A previous case report suggested that radiation might be a curative treatment for intermediate-grade myofibroblastic sarcoma [6]; however, LGMS is generally thought to be poorly responsive to radiation therapy [18]. The role of radiation could not be assessed in a previous analysis of patients with LGMS in the SEER database, because none of the patients had radiation as a single-modality therapy [12]. In our cohort, 28 patients received radiation treatment, but only 2 of those had radiation as the single mode of treatment. Radiotherapy was not an independent prognostic factor for LGMS in our cohort.

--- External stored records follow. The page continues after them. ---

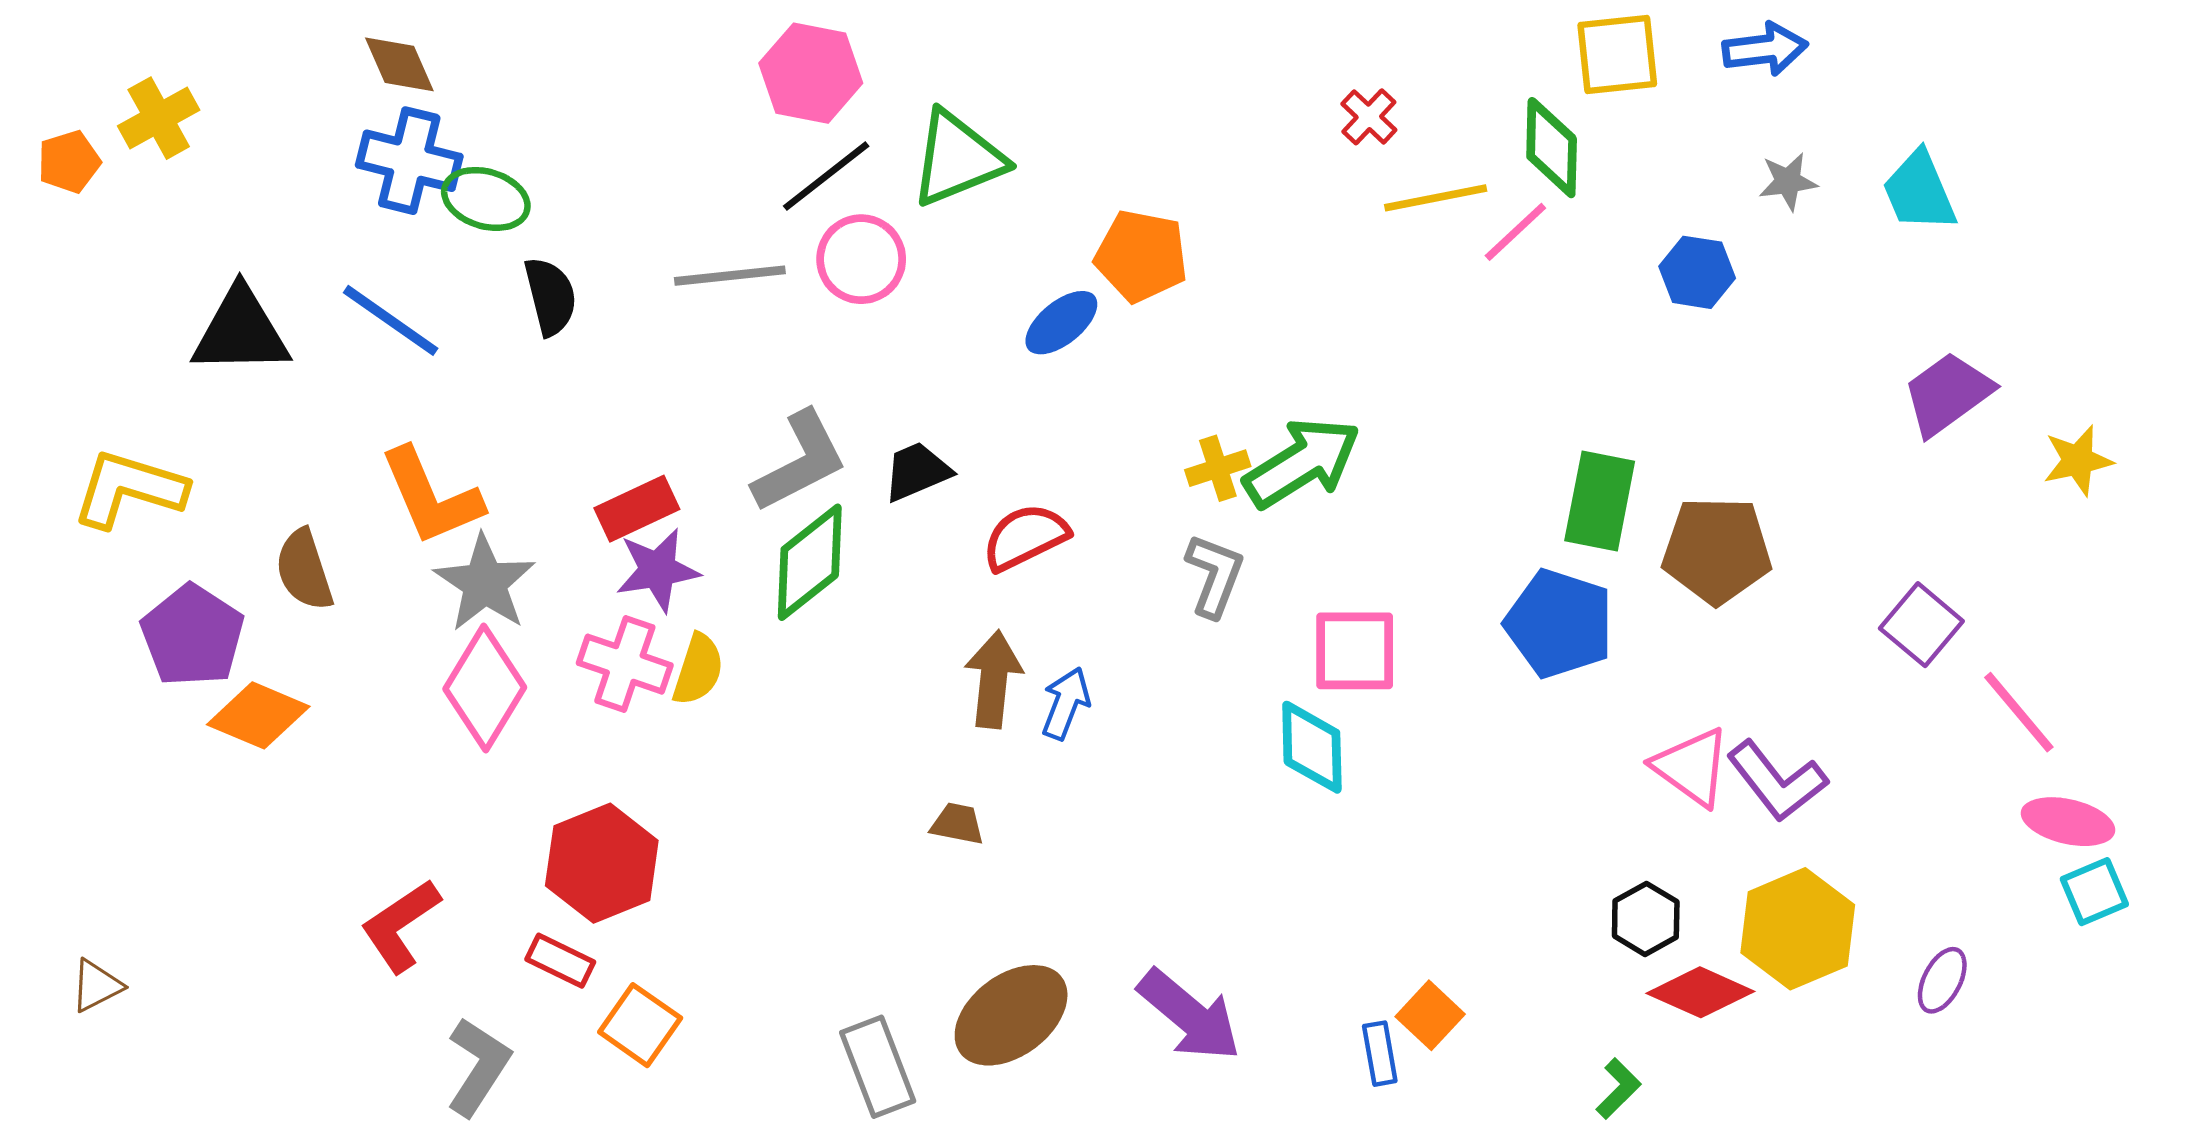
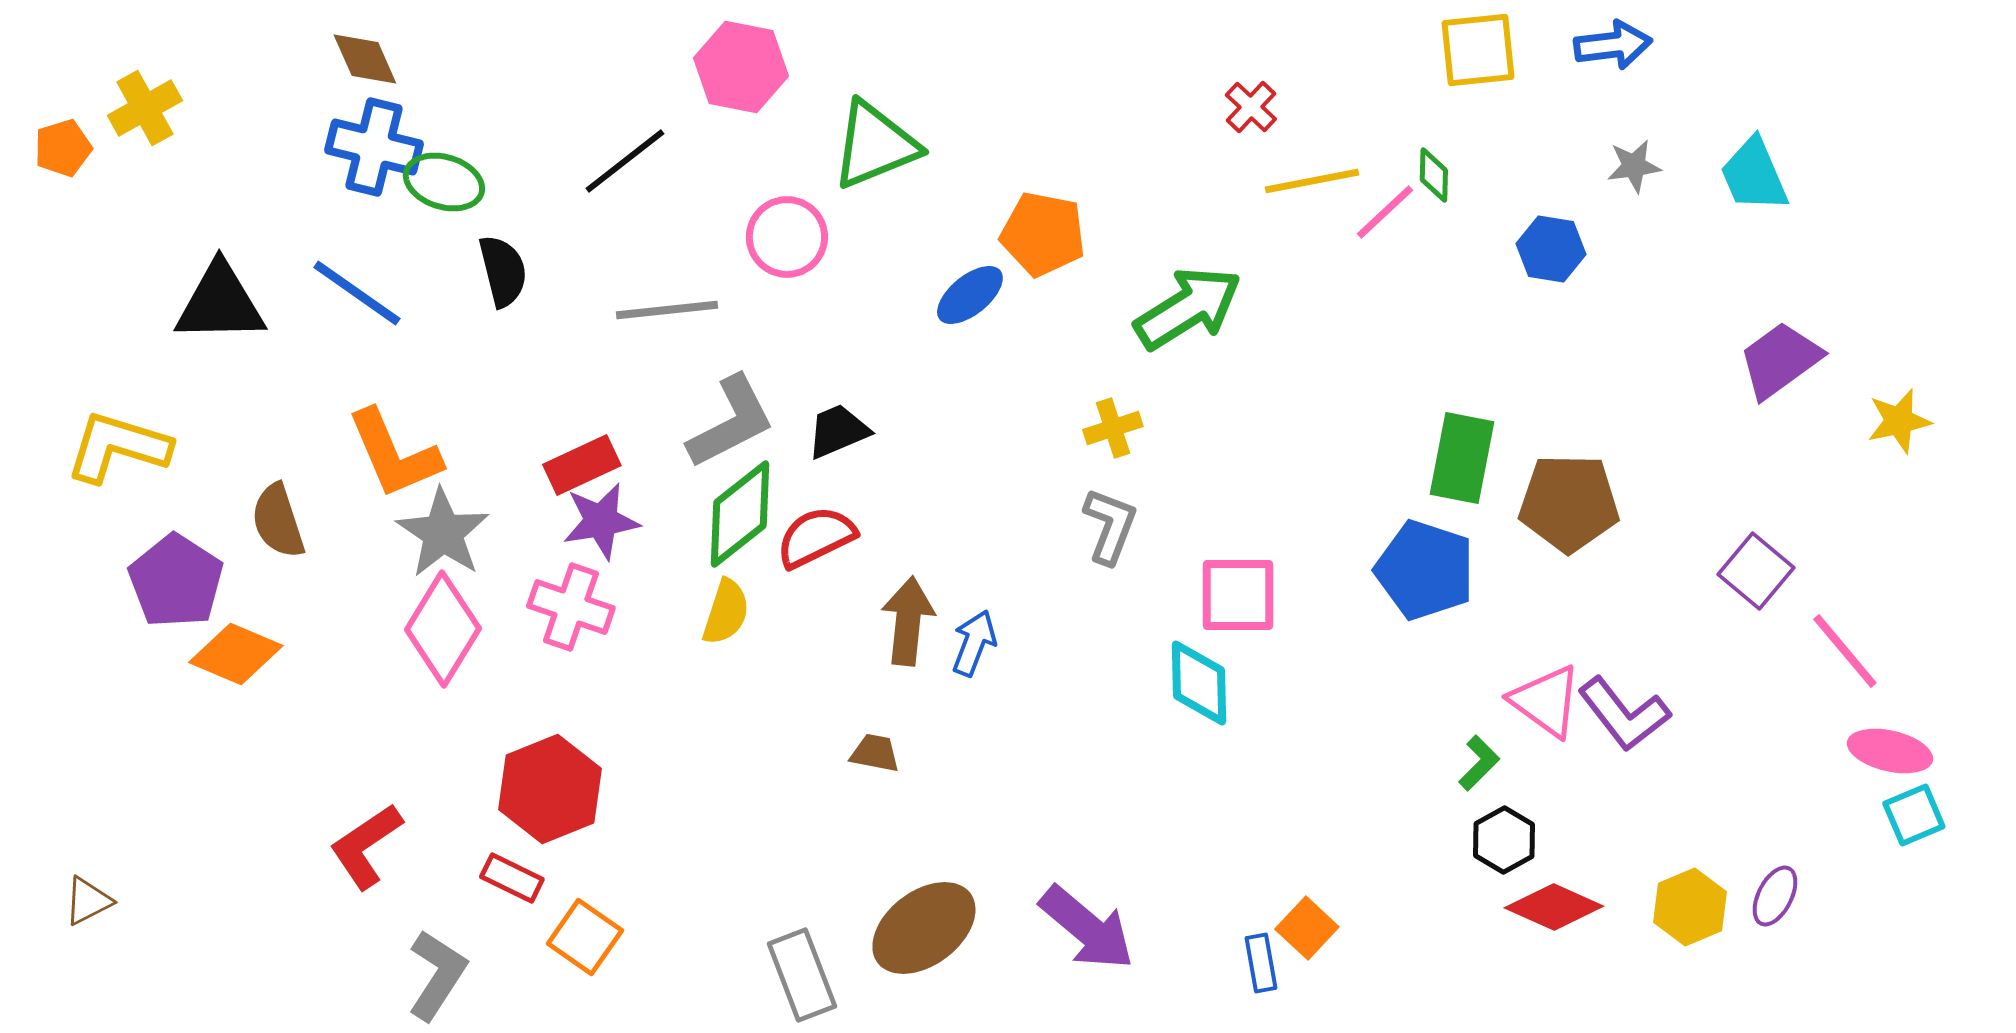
green diamond: (1552, 148) -> (1434, 175), moved, size x0.6
black line: (826, 176) -> (625, 161), moved
gray line: (730, 276) -> (667, 310), moved
green arrow: (1302, 463) -> (1188, 308), moved
red semicircle: (1025, 537) -> (816, 537), moved
yellow semicircle: (698, 669) -> (726, 612), moved
yellow hexagon: (1798, 929) -> (1690, 907), moved, size x0.7
green L-shape: (1618, 1089) -> (1479, 763), moved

This work had some limitations. First, some variables were not available in the SEER database, including the extent of surgical resection, lymph node dissection, and margin status. Each of those variables has been associated with the survival of patients with soft-tissue sarcomas [19, 20]. Second, although previous studies reported that the oral cavity is the most common site of primary LGMS [7, 15], the oral cavity was the primary tumor site in only four patients in our cohort. That difference might be attributed to inaccurate coding within the SEER database [12]. Third, the specific regimen of the adjuvant chemotherapy was not available in the SEER database. Therefore, we could not analyze the effects of certain chemotherapy regimens on LGMS. Besides, there was more than 25% missing data for the factors of tumor grade and tumor size. During the analysis, we coded these cases with missing data as “unknown” and incorporated them into the multivariable regression model. Although the statistical power of the results was guaranteed, the results may be partly affected and the results should be explained with caution. Last but not least, detailed treatment performance information was not available in SEER database. Thus, the present study cannot give further analyses on different effects led by the order of treatment performance.

Conclusions

LGMS is an extremely rare sarcoma. The mean OS among 96 patients with LGMS was 125.2 months. Nodal status was an independent prognostic factor for OS and DSS. Age greater than 60 years and no surgical treatment were poor independent prognostic factors for OS. Surgical resection is the primary treatment modality for LGMS. Chemotherapy and radiotherapy showed limited effects on patient survival. Adjuvant application of chemotherapy and/or radiotherapy in patients with LGMS was not correlated with improved survival. Therefore, chemotherapy and/or radiotherapy should not be routinely performed to treat LGMS patients with negative margins. For patients with positive margins or recurrent disease, chemotherapy and/or radiation cloud be an alternative treatment.